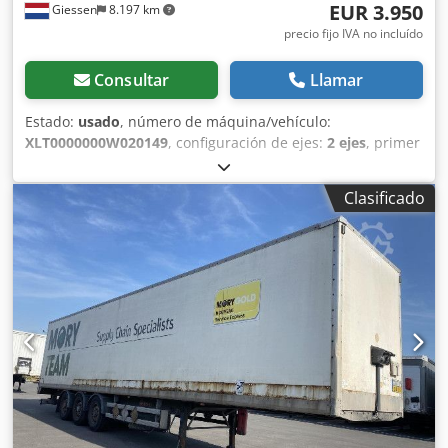
EUR 3.950
Giessen
8.197 km
precio fijo IVA no incluído
Consultar
Llamar
Estado:
usado
, número de máquina/vehículo:
XLT0000000W020149
, configuración de ejes:
2 ejes
, primer
registro:
01/2000
, tamaño del neumático:
275/70
, color:
otro
, Año de fabricación:
2000
, Equipamiento:
ABS
, =
Clasificado
Opciones y accesorios adicionales = Otros - Suspensión
neumática Otros - Puertas laterales = Información
adicional = Medida de los neumáticos: 275/70 Marca de los
ejes: BPW Eje trasero 1: dibujo de la banda de rodadura
izquierda: 30 %; dibujo de la banda de rodadura derecha:
30 % Eje trasero 2: dirección; dibujo de la banda de
rodadura izquierda: 30 %; dibujo de la banda de rodadura
derecha: 30 % Peso en vacío: 11.320 kg Dcjdoyzyu Ropfx
Ahcjk Carga útil: 20.680 kg Peso bruto vehicular (PVB):
32.000 kg Consulte las opciones de arrendamiento
Matrícula: OG-25-FL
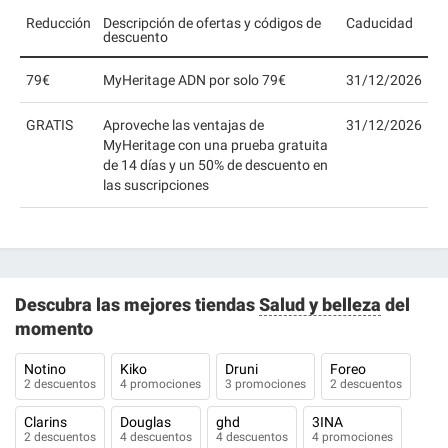
Reducción
Descripción de ofertas y códigos de
Caducidad
descuento
79€
MyHeritage ADN por solo 79€
31/12/2026
GRATIS
Aproveche las ventajas de
31/12/2026
MyHeritage con una prueba gratuita
de 14 días y un 50% de descuento en
las suscripciones
Descubra las mejores tiendas
Salud y belleza
del
momento
Notino
Kiko
Druni
Foreo
2 descuentos
4 promociones
3 promociones
2 descuentos
Clarins
Douglas
ghd
3INA
2 descuentos
4 descuentos
4 descuentos
4 promociones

- - - -

Within the entries above, how many lines include the word "ejes"? Respond with the number only.

3